The defendants also disguised the property donated for the baseball stadium as a $3.66 million transaction in August 2010, even though Troodler and St. Lawrence knew there was no payment obligation from the RLDC on that transaction. Klein and others fraudulently reported that they were going to receive $3.1 million and $314,000 during that time from land transactions when they weren’t. In addition, they failed to disclose liabilities, mostly legal fees.
Additionally, Oberman participated in a scheme to inflate the general fund by directing improper transfers from the town’s ambulance fund to the general fund totaling $12.4 million between fiscal years 2009 and 2014.
The alleged fraudulent actions also involved the baseball stadium, which the town pursued despite a referendum in August 2010 where 70% of voters disapproved the bonds. The town board went ahead with the project using bonds with a five-year maturity schedule, short enough to avoid the referendum requirement.

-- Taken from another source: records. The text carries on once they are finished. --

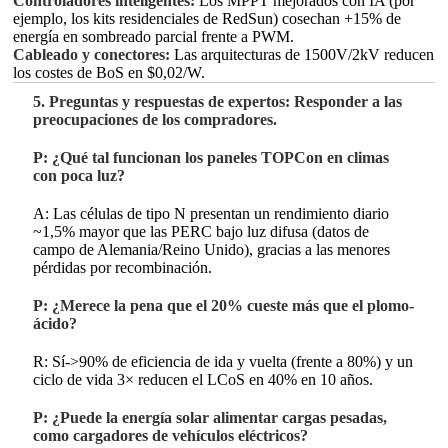
Controladores inteligentes:
Los MPPT mejorados con IA (por
ejemplo, los kits residenciales de RedSun) cosechan +15% de
energía en sombreado parcial frente a PWM.
Cableado y conectores:
Las arquitecturas de 1500V/2kV reducen
los costes de BoS en $0,02/W.
5. Preguntas y respuestas de expertos: Responder a las
preocupaciones de los compradores.
P: ¿Qué tal funcionan los paneles TOPCon en climas
con poca luz?
A: Las células de tipo N presentan un rendimiento diario
~1,5% mayor que las PERC bajo luz difusa (datos de
campo de Alemania/Reino Unido), gracias a las menores
pérdidas por recombinación.
P: ¿Merece la pena que el 20% cueste más que el plomo-
ácido?
R: Sí->90% de eficiencia de ida y vuelta (frente a 80%) y un
ciclo de vida 3× reducen el LCoS en 40% en 10 años.
P: ¿Puede la energía solar alimentar cargas pesadas,
como cargadores de vehículos eléctricos?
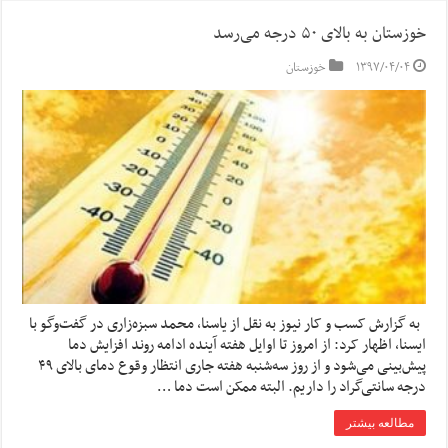
خوزستان به بالای ۵۰ درجه می‌رسد
۱۳۹۷/۰۴/۰۴
خوزستان
به گزارش کسب و کار نیوز به نقل از یاسنا، محمد سبزه‌زاری در گفت‌وگو با
ایسنا، اظهار کرد: از امروز تا اوایل هفته آینده ادامه روند افزایش دما
پیش‌بینی می‌شود و از روز سه‌شنبه هفته جاری انتظار وقوع دمای بالای ۴۹
درجه سانتی‌گراد را داریم. البته ممکن است دما …
مطالعه بیشتر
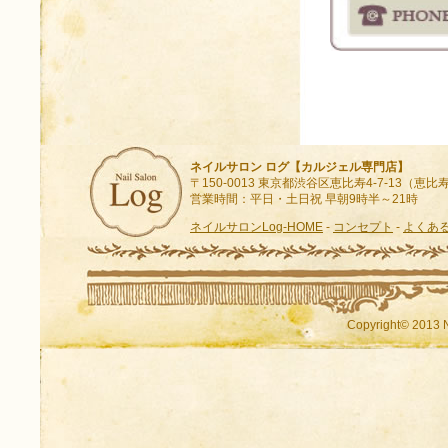
ネイルサロン ログ【カルジェル専門店】
〒150-0013 東京都渋谷区恵比寿4-7-13（
営業時間：平日・土日祝 早朝9時半～21時
ネイルサロンLog-HOME
-
コンセプト
-
よくあ
Copyright© 2013 N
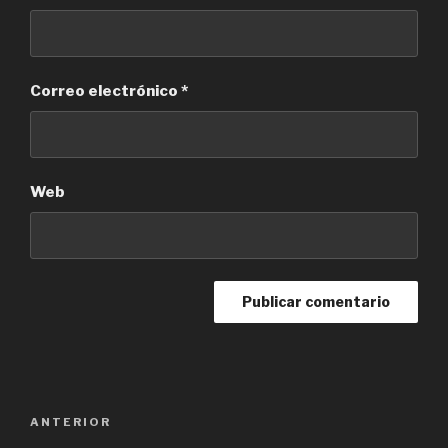
Correo electrónico
*
Web
Navegación
ANTERIOR
Entrada
de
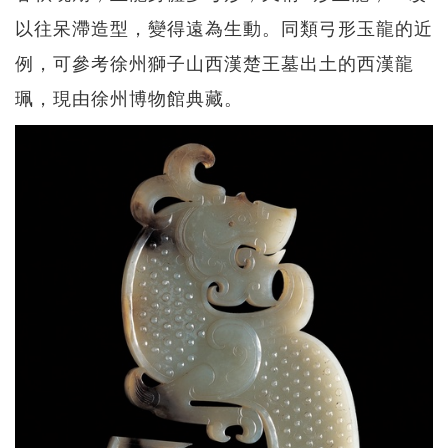
以往呆滯造型，變得遠為生動。同類弓形玉龍的近
例，可參考徐州獅子山西漢楚王墓出土的西漢龍
珮，現由徐州博物館典藏。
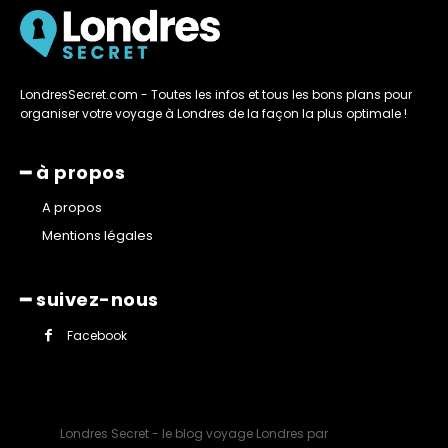
LondresSecret.com - Toutes les infos et tous les bons plans pour
organiser votre voyage à Londres de la façon la plus optimale !
━ à propos
A propos
Mentions légales
━ suivez-nous
Facebook
Londres Secret - le blog voyage Londres par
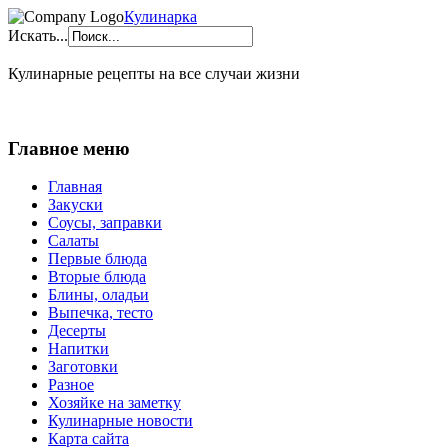
Кулинарка
Искать...
Кулинарные рецепты на все случаи жизни
Главное меню
Главная
Закуски
Соусы, заправки
Салаты
Первые блюда
Вторые блюда
Блины, оладьи
Выпечка, тесто
Десерты
Напитки
Заготовки
Разное
Хозяйке на заметку
Кулинарные новости
Карта сайта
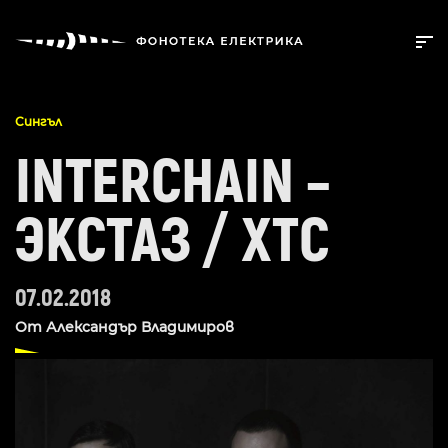
Сингъл
INTERCHAIN –
ЭКСТАЗ / XTC
07.02.2018
От
Александър Владимиров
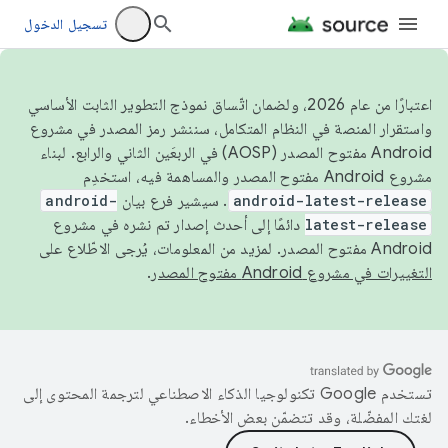
تسجيل الدخول
اعتبارًا من عام 2026، ولضمان اتّساق نموذج التطوير الثابت الأساسي
واستقرار المنصة في النظام المتكامل، سننشر رمز المصدر في مشروع
Android مفتوح المصدر (AOSP) في الربعَين الثاني والرابع. لبناء
مشروع Android مفتوح المصدر والمساهمة فيه، استخدِم
android-latest-release
. سيشير فرع بيان
android-
latest-release
دائمًا إلى أحدث إصدار تم نشره في مشروع
Android مفتوح المصدر. لمزيد من المعلومات، يُرجى الاطّلاع على
التغييرات في مشروع Android مفتوح المصدر
.
تستخدم Google تكنولوجيا الذكاء الاصطناعي لترجمة المحتوى إلى
لغتك المفضّلة، وقد تتضمّن بعض الأخطاء.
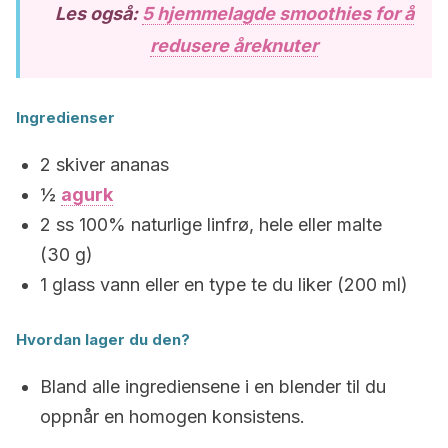
Les også:
5 hjemmelagde smoothies for å
redusere åreknuter
Ingredienser
2 skiver ananas
½
agurk
2 ss 100% naturlige linfrø, hele eller malte
(30 g)
1 glass vann eller en type te du liker (200 ml)
Hvordan lager du den?
Bland alle ingrediensene i en blender til du
oppnår en homogen konsistens.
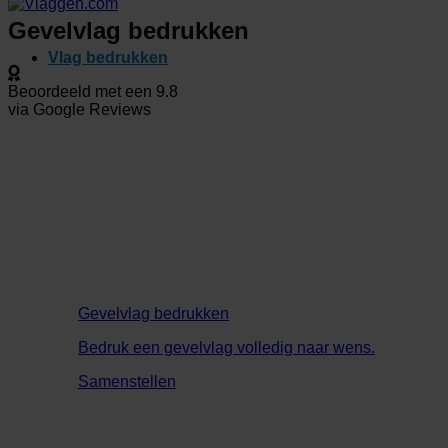
Gevelvlag bedrukken
Vlag bedrukken
Beoordeeld met een
9.8
via Google Reviews
Gevelvlag bedrukken
Bedruk een gevelvlag volledig naar wens.
Samenstellen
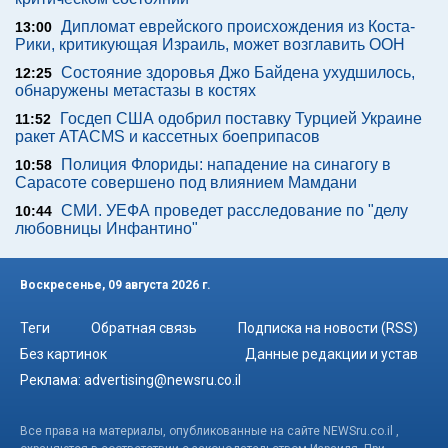
Дипломат еврейского происхождения из Коста-
13:00
Рики, критикующая Израиль, может возглавить ООН
Состояние здоровья Джо Байдена ухудшилось,
12:25
обнаружены метастазы в костях
Госдеп США одобрил поставку Турцией Украине
11:52
ракет ATACMS и кассетных боеприпасов
Полиция Флориды: нападение на синагогу в
10:58
Сарасоте совершено под влиянием Мамдани
СМИ. УЕФА проведет расследование по "делу
10:44
любовницы Инфантино"
Воскресенье, 09 августа 2026 г.
Теги
Обратная связь
Подписка на новости (RSS)
Без картинок
Данные редакции и устав
Реклама:
advertising@newsru.co.il
Все права на материалы, опубликованные на сайте NEWSru.co.il ,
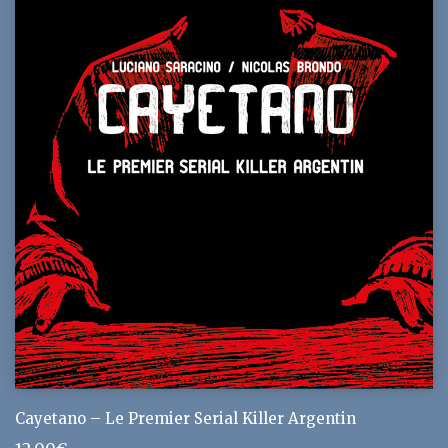
Cayetano – Le Premier Serial Killer Argentin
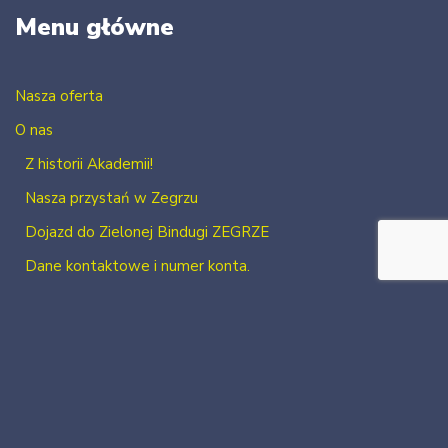
Menu główne
Nasza oferta
O nas
Z historii Akademii!
Nasza przystań w Zegrzu
Dojazd do Zielonej Bindugi ZEGRZE
Dane kontaktowe i numer konta.
Kontakt
Zaloguj się
Zarejestruj się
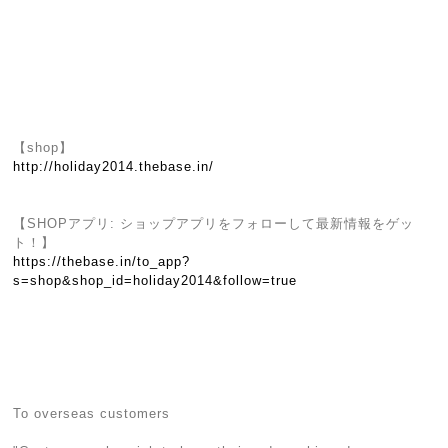
【shop】
http://holiday2014.thebase.in/
【SHOPアプリ: ショップアプリをフォローして最新情報をゲッ
ト！】
https://thebase.in/to_app?
s=shop&shop_id=holiday2014&follow=true
To overseas customers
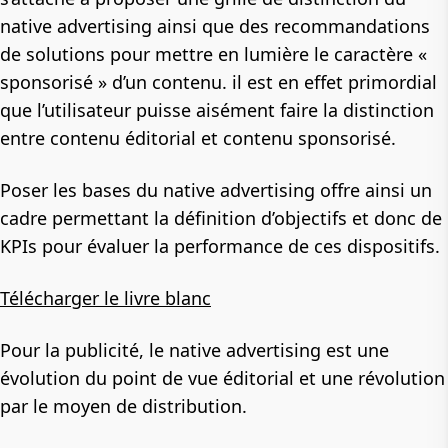
native advertising ainsi que des recommandations
de
solutions pour mettre en lumière le caractère «
sponsorisé » d’un contenu. il est en effet primordial
que l’utilisateur puisse aisément faire la distinction
entre contenu éditorial et contenu sponsorisé.
Poser les bases du
native
advertising offre ainsi un
cadre permettant la
définition
d’objectifs et donc de
KPIs pour évaluer la performance de ces dispositifs.
Télécharger le livre blanc
Pour la publicité, le native advertising est une
évolution du point de vue éditorial et une révolution
par le moyen de distribution.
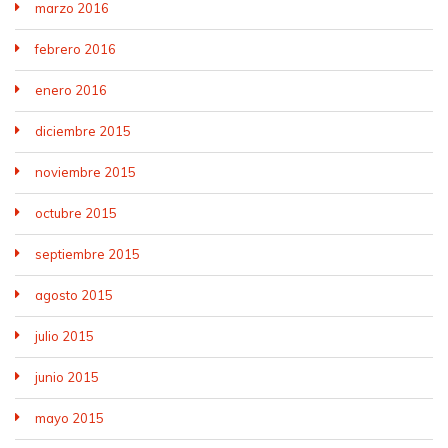
marzo 2016
febrero 2016
enero 2016
diciembre 2015
noviembre 2015
octubre 2015
septiembre 2015
agosto 2015
julio 2015
junio 2015
mayo 2015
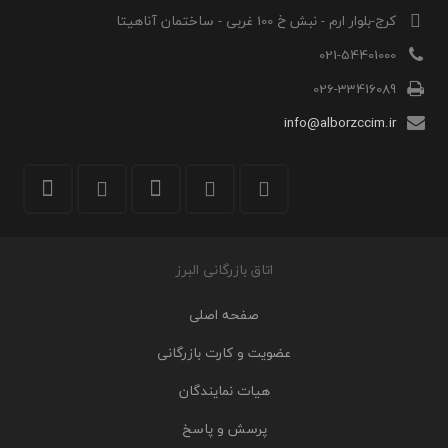
کرج-بلوار ارم - نبش خ 100 غربی - ساختمان آناهیتا
021-54401000
026-33416089
info@alborzccim.ir
اتاق بازرگانی البرز
صفحه اصلی
عضویت و کارت بازرگانی
هیات نمایندگان
پرسش و پاسخ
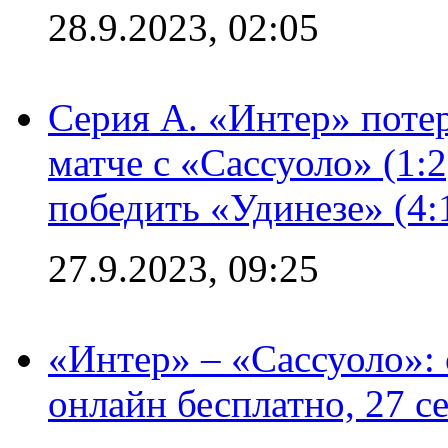
28.9.2023, 02:05
Серия А. «Интер» потер
матче с «Сассуоло» (1:
победить «Удинезе» (4:
27.9.2023, 09:25
«Интер» – «Сассуоло»:
онлайн бесплатно, 27 с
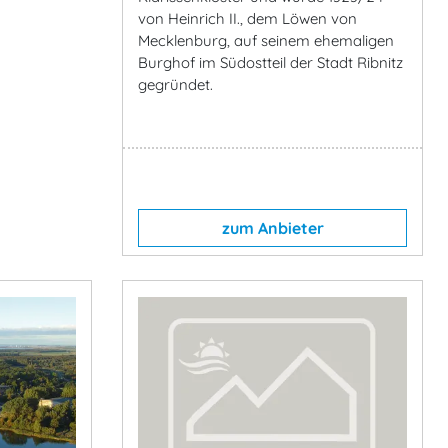
von Heinrich II., dem Löwen von
Mecklenburg, auf seinem ehemaligen
Burghof im Südostteil der Stadt Ribnitz
gegründet.
zum Anbieter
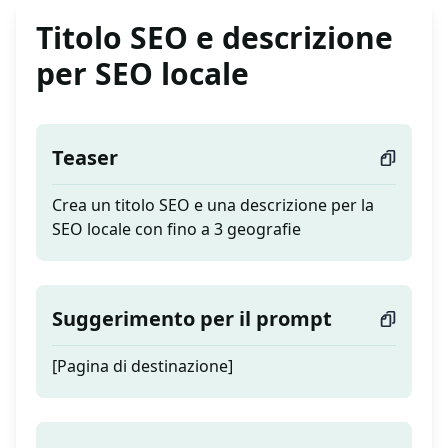
Titolo SEO e descrizione
per SEO locale
Teaser
Crea un titolo SEO e una descrizione per la
SEO locale con fino a 3 geografie
Suggerimento per il prompt
[Pagina di destinazione]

The final official statement said the $25 million of bonds, coupled with $14 million from the town, would be enough to finance the stadium. In reality, the stadium development cost $60 million, most of which was financed with Ramapo general obligation bonds that were unrelated to the stadium.
St. Lawrence and Troodler concealed the extra costs from bondholders, and the RLDC’s inability to repay the bonds, both in the initial offering and when the bonds were refinanced in 2013.
Ultimately, the SEC found that St. Lawrence and Troodler are liable as controlling persons for the securities law violations of the RLDC and St. Lawrence was liable for the violations of the town. Additionally, St. Lawrence, Troodler, Klein, Oberman, and the RLDC aided and abetted the violations of the town, while St. Lawrence, Troodler, Klein, Oberman, and the town aided and abetted the violations of the RLDC.